Der Griff ist dunkelbraun geworden, weil das Holz sich vollgesaugt hat. Von draußen her kann ich etwas hören, etwas, das lebt. Es muss ein Bär sein, der zurückkehrt zum Gelage. Ich blicke auf den Körper des Bären. Er ist blutig und schlaff. Er liegt mit weit geöffnetem Maul auf der Erde. Ich will das Blut nicht mit meiner Jacke oder an meiner Hose abwischen, also lasse ich die Axt zurück, verschmiert und tropfend, in der Hoffnung, dass der Regen sie rein waschen wird. Mein Haar hängt herunter und ich entschließe mich, es mit dem dicken Gummiband, das ich an meinem Handgelenk trage, zurückzubinden. Mein Haar ist glatt und braun und fällt über die ganze Länge meines Rückens. Manche Leute sagen, es erinnere sie an ein Pferd, wild, und wenn die Sonne scheint, glänzt es. Wie der Griff der Axt, ist mein Haar dunkel vom Regen und ich kann fühlen, dass die kleinen Härchen meiner Augenbrauen feucht sind. Meine Stiefel haben sich irgendwie zu einem Teil meines Körpers ausgewachsen und ich fühle mich wohler, stolziere über den rutschigen Untergrund. Mein Schritt wird schneller. Ich beschleunige, eile durch den Wald, beachte die Umgebung nicht. Ich kümmere mich nicht um die Bäume, oder den Regen, oder den toten Bärenkörper, der entfernt hinter mir auf der Erde liegt. Ich nehme an, die Jäger werden ihn nehmen. Sie werden behaupten, er gehöre ihnen und sie werden Geschichten erzählen, wie sie den Bären erlegt haben, all das, während sie zu seinem ausgestopften Körper in ihrem Heim aufblicken. Ich kenne diesen Ort nicht, aber vor mir kann ich helles helles Gelb sehen. Es ist Absperrband, das von einem Baum zum anderen gespannt war. Es ist geschunden vom Wetter, von der Natur und ihren Elementen. Es ist ein verhärmtes Lächeln mitten im Nirgendwo. Es ist, als seien die Vögel weggeflogen. Es ist kein Laut hier und der Regen hat aufgehört. Ich bemerke eine weite Öffnung in der Erde. Je näher ich komme, desto lauter beginne ich das Geräusch fließenden Wassers zu hören. Es muss ein Bach sein. Als ich an den Abgrund gehe, sehe ich sie dort unten. Ich muss daran denken, wie wir Kinder waren, als man uns Geschichten erzählte, und wir wiederholten sie: there was a cat and a fiddle and the cow jumped over the moon.
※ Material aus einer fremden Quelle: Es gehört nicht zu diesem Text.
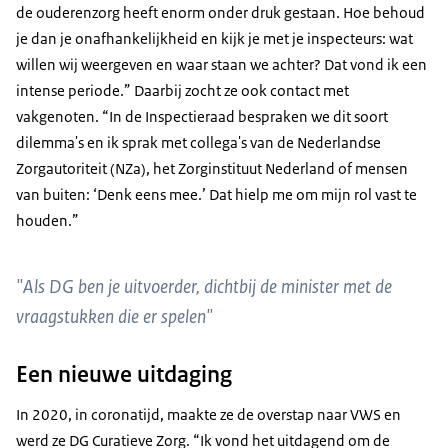
de ouderenzorg heeft enorm onder druk gestaan. Hoe behoud
je dan je onafhankelijkheid en kijk je met je inspecteurs: wat
willen wij weergeven en waar staan we achter? Dat vond ik een
intense periode.” Daarbij zocht ze ook contact met
vakgenoten. “In de Inspectieraad bespraken we dit soort
dilemma's en ik sprak met collega's van de Nederlandse
Zorgautoriteit (NZa), het Zorginstituut Nederland of mensen
van buiten: ‘Denk eens mee.’ Dat hielp me om mijn rol vast te
houden.”
"Als DG ben je uitvoerder, dichtbij de minister met de
vraagstukken die er spelen"
Een nieuwe uitdaging
In 2020, in coronatijd, maakte ze de overstap naar VWS en
werd ze DG Curatieve Zorg. “Ik vond het uitdagend om de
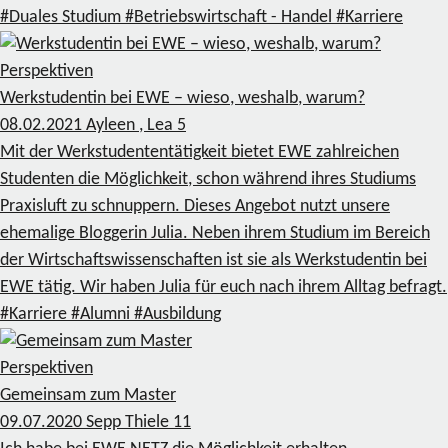
#Duales Studium
#Betriebswirtschaft - Handel
#Karriere
Perspektiven
Werkstudentin bei EWE – wieso, weshalb, warum?
08.02.2021
Ayleen , Lea
5
Mit der Werkstudententätigkeit bietet EWE zahlreichen
Studenten die Möglichkeit, schon während ihres Studiums
Praxisluft zu schnuppern. Dieses Angebot nutzt unsere
ehemalige Bloggerin Julia. Neben ihrem Studium im Bereich
der Wirtschaftswissenschaften ist sie als Werkstudentin bei
EWE tätig. Wir haben Julia für euch nach ihrem Alltag befragt.
#Karriere
#Alumni
#Ausbildung
Perspektiven
Gemeinsam zum Master
09.07.2020
Sepp Thiele
11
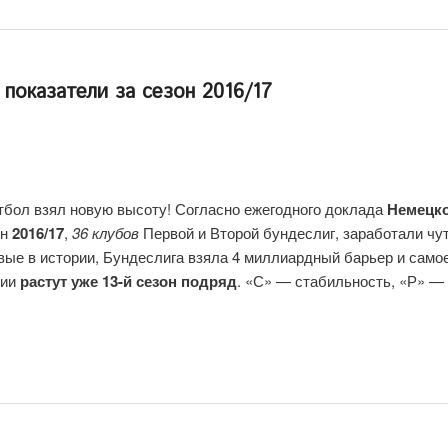
показатели за сезон 2016/17
бол взял новую высоту! Согласно ежегодного доклада
Немецк
он
2016/17
,
36 клубов
Первой и Второй бундеслиг, заработали чу
рвые в истории, Бундеслига взяла 4 миллиардный барьер и само
нии
растут уже 13-й сезон подряд
. «С» — стабильность, «Р» —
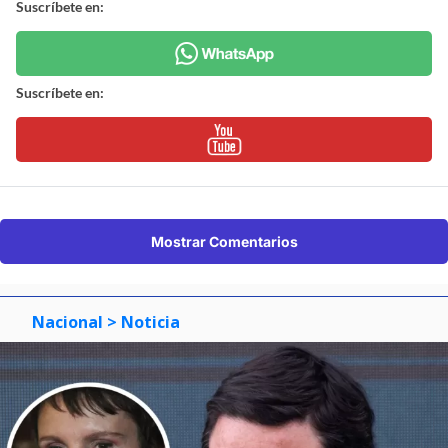
Suscríbete en:
Suscríbete en:
Mostrar Comentarios
Nacional
> Noticia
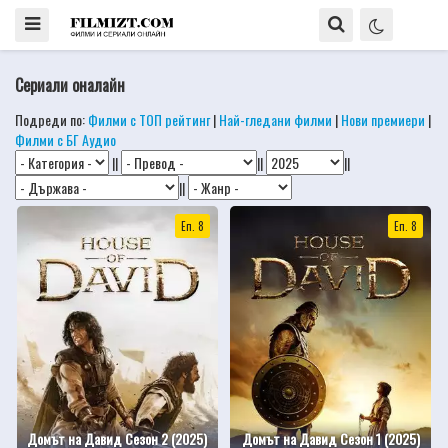
Сериали оналайн
Подреди по:
Филми с ТОП рейтинг
|
Най-гледани филми
|
Нови премиери
|
Филми с БГ Аудио
||
||
||
||
Еп. 8
Еп. 8
Домът на Давид Сезон 2 (2025)
Домът на Давид Сезон 1 (2025)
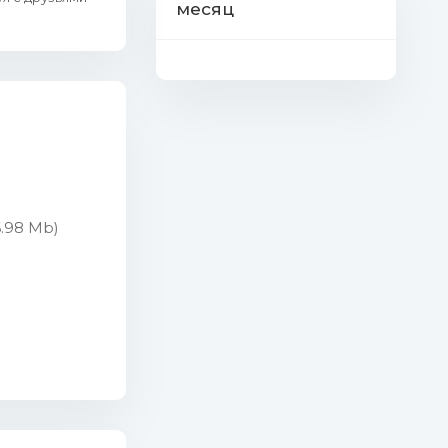
месяц
6.98 Mb)
3 (5.69 Mb)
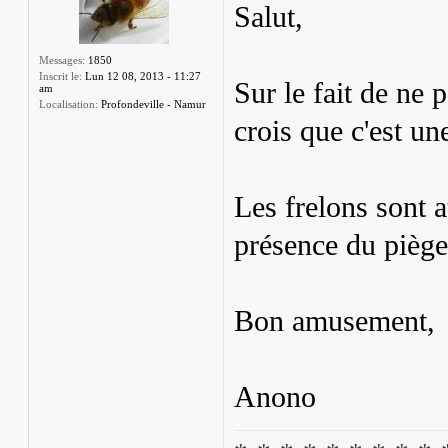
Salut,
Messages:
1850
Inscrit le:
Lun 12 08, 2013 - 11:27
Sur le fait de ne 
am
Localisation:
Profondeville - Namur
crois que c'est un
Les frelons sont at
présence du piège
Bon amusement,
Anono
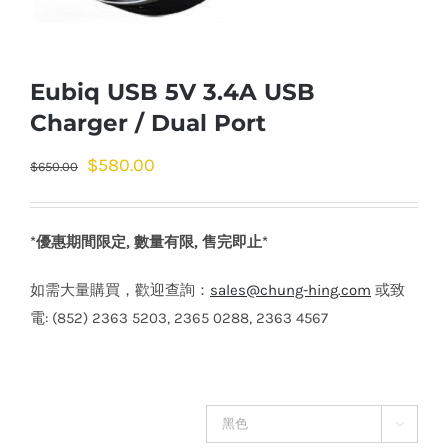
Eubiq USB 5V 3.4A USB
Charger / Dual Port
$
580.00
$
650.00
*優惠期間限定, 數量有限, 售完即止*
如需大量購買，歡迎查詢：
sales@chung-hing.com
或致
電: (852) 2363 5203, 2365 0288, 2363 4567
顏色

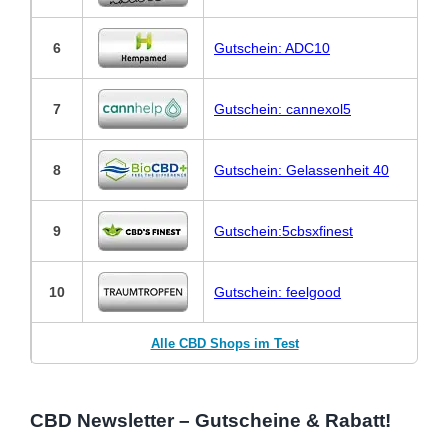
6
Gutschein: ADC10
7
Gutschein: cannexol5
8
Gutschein: Gelassenheit 40
9
Gutschein:5cbsxfinest
10
Gutschein: feelgood
Alle CBD Shops im Test
CBD Newsletter – Gutscheine & Rabatt!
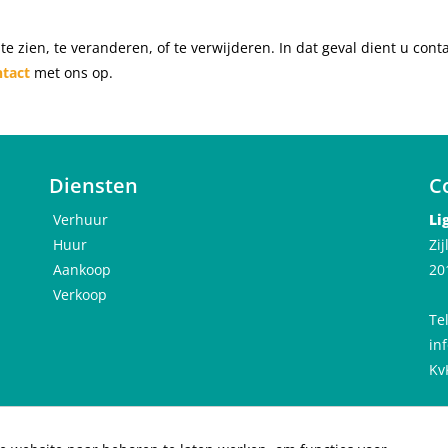
te zien, te veranderen, of te verwijderen. In dat geval dient u con
ntact
met ons op.
Diensten
C
Verhuur
Li
Huur
Zi
Aankoop
20
Verkoop
Te
in
Kv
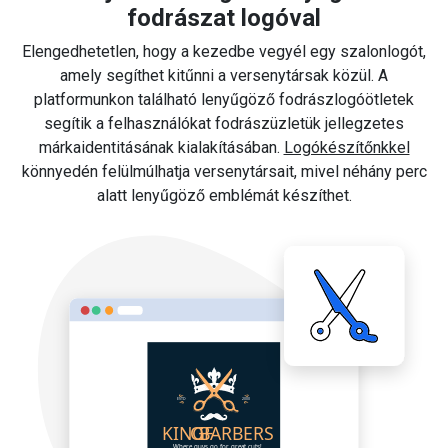
fodrászat logóval
Elengedhetetlen, hogy a kezedbe vegyél egy szalonlogót,
amely segíthet kitűnni a versenytársak közül. A
platformunkon található lenyűgöző fodrászlogóötletek
segítik a felhasználókat fodrászüzletük jellegzetes
márkaidentitásának kialakításában.
Logókészítőnkkel
könnyedén felülmúlhatja versenytársait, mivel néhány perc
alatt lenyűgöző emblémát készíthet.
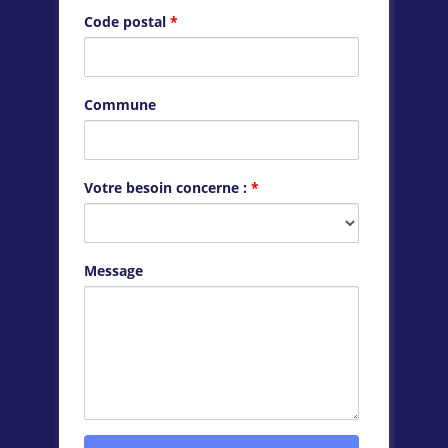
Code postal
*
Commune
Votre besoin concerne :
*
Message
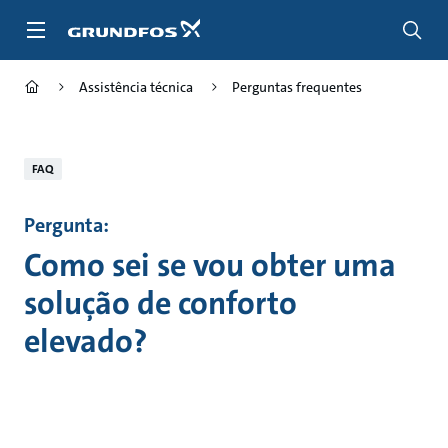
Passar
para
conteúdo
principal
Assistência técnica
Perguntas frequentes
FAQ
Pergunta:
Como sei se vou obter uma
solução de conforto
elevado?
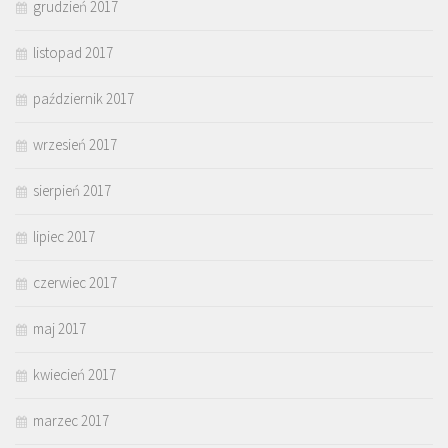
grudzień 2017
listopad 2017
październik 2017
wrzesień 2017
sierpień 2017
lipiec 2017
czerwiec 2017
maj 2017
kwiecień 2017
marzec 2017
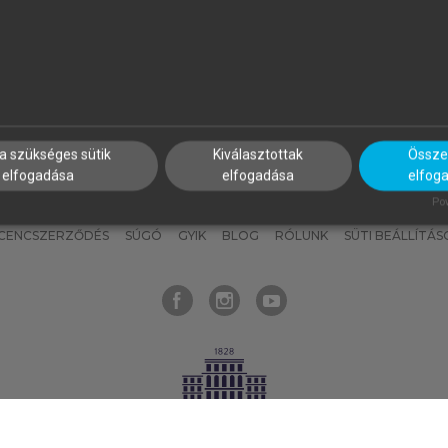
nyokat, hogy bármikor azonnal
részeket, és
készíts
saj
hozzájuk férhess!
jegyzeteket!
a szükséges sütik
Kiválasztottak
Összes
elfogadása
elfogadása
elfog
KNAK
SZERKESZTÉSI ÉS LEKTORÁLÁSI ALAPELVEK
MI – ÁLTALÁNOS
Pow
ICENCSZERZŐDÉS
SÚGÓ
GYIK
BLOG
RÓLUNK
SÜTI BEÁLLÍTÁS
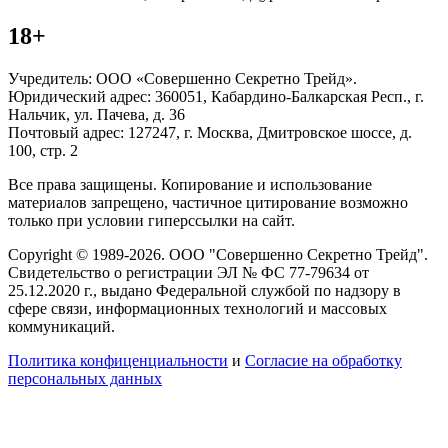
18+
Учредитель: ООО «Совершенно Секретно Трейд».
Юридический адрес: 360051, Кабардино-Балкарская Респ., г.
Нальчик, ул. Пачева, д. 36
Почтовый адрес: 127247, г. Москва, Дмитровское шоссе, д.
100, стр. 2
Все права защищены. Копирование и использование
материалов запрещено, частичное цитирование возможно
только при условии гиперссылки на сайт.
Copyright © 1989-2026. ООО "Совершенно Секретно Трейд".
Свидетельство о регистрации ЭЛ № ФС 77-79634 от
25.12.2020 г., выдано Федеральной службой по надзору в
сфере связи, информационных технологий и массовых
коммуникаций.
Политика конфиценциальности
и
Согласие на обработку
персональных данных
Ihr Körper ist erbärmlich und passt nicht zu den Bergen oder dem Wald. Die Kuh ist tot. Sie ist unter den Erdmassen eingequetscht und Laub bedeckt Teile ihrer Leiche. Ich sehe sie in dem reißenden Strom liegen, der sich durch den Boden schneidet und sie vom Rest ihres Körpers trennt. Die Kuh ist in den Abgrund gestürzt, und ich trauere nicht um sie.